Aku tahu itu sangat sulit, dia memikirkan kalimatnya sangat lama. Aku tersenyum dan menuruti kata-katanya, agar dia merasa sarannya berguna. Aku mengeluarkan ponselku dan membuka kamera video, aku berpikir sejenak apa yang akan aku bicarakan, terlintas untuk mengawali dengan pantun. Rencananya begini
Buah tomat, buah manggis
Selamat, Nis
Sengaja pantun yang kurang nyambung, memang tujuanku untuk menghibur diri sendiri. Bela menyetujui ideku, dia memegang ponselku dan mengarahkan ke wajahku dengan latar belakang kursi pengantin. Aku menarik napas dalam, menghembuskan, lalu memberi isyarat siap pada Bela.
“Buah tomat, buah manggis…
Tenggorokanku rasanya tercekat, aku berhenti berkata, seolah tidak kuat melanjutkan kalimat. Malah air mataku yang melanjutkan kalimatku. Bela reflek menenangkan aku
“Jangan nangis!”
Ucapnya yang sesuai dengan rima pantunku, seolah melengkapi pantun rimpangku. Aku menutup mukaku dengan tangan, lalu menyuruh Bela mematikan kamera. Aku mengajak dia pulang, aku menangis lagi sepanjang jalan.
Nis, aku titip Satrio, dia laki-laki yang baik, dia tidak akan menyakiti kamu. Pastikan keluarga kecilmu bahagia, jaga dia dan anak-anakmu kelak. Jangan pernah buat mereka bersedih. Buat Satrio lebih baik dengan ilmu agamamu yang luas. Didik anak-anak menjadi orang baik yang tidak seperti aku. Selamat ya, kamu pantas mendapat suami sebaik dia.
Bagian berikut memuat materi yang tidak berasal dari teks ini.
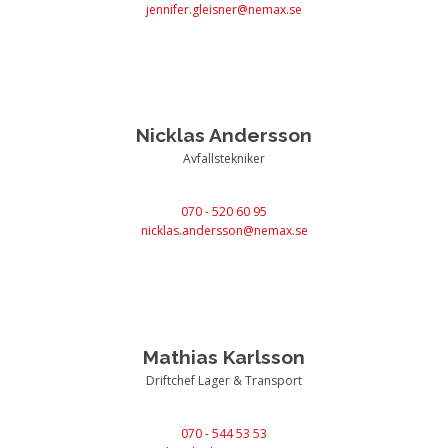
jennifer.gleisner@nemax.se
Nicklas Andersson
Avfallstekniker
070 - 520 60 95
nicklas.andersson@nemax.se
Mathias Karlsson
Driftchef Lager & Transport
070 - 544 53 53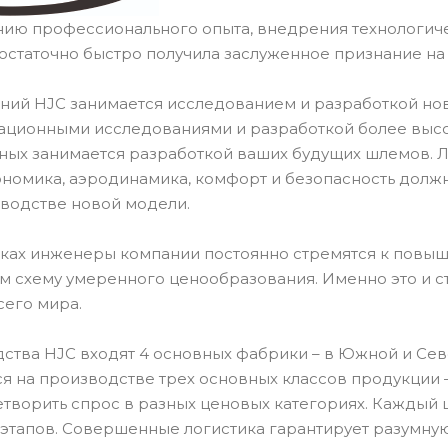
нию профессионального опыта, внедрения технологич
остаточно быстро получила заслуженное признание н
ний HJC занимается исследованием и разработкой но
ационными исследованиями и разработкой более высок
ных занимается разработкой ваших будущих шлемов.
ономика, аэродинамика, комфорт и безопасность долж
водстве новой модели.
тках инженеры компании постоянно стремятся к повыш
ом схему умеренного ценообразования. Именно это и 
сего мира.
ства HJC входят 4 основных фабрики – в Южной и Севе
я на производстве трех основных классов продукции –
етворить спрос в разных ценовых категориях. Каждый 
 этапов. Совершенные логистика гарантирует разумную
Dan untuk kamu, Bang. Ikhlas tidak ikhlas, aku akan kehilangan kamu. Percuma aku menangis, teriak, menyalahkan takdir, aku tetap bukan jodohmu. Jadi aku usahakan melepasmu dengan lapang. Tidak perlu kau ingat semua kenangan kita, jadikan pelajaran yang berharga, bahwa rencana kita tidak selalu tercapai. Tidak usah kau ceritakan pada istrimu atau anakmu, tentang aku. Perempuan yang sabar menunggumu, dan akhirnya kehilangan. Semoga bahagia dengan keluargamu. Aku pamit. Terima kasih atas hari-hari yang indah. Kamu akan tetap aku ingat, Bang.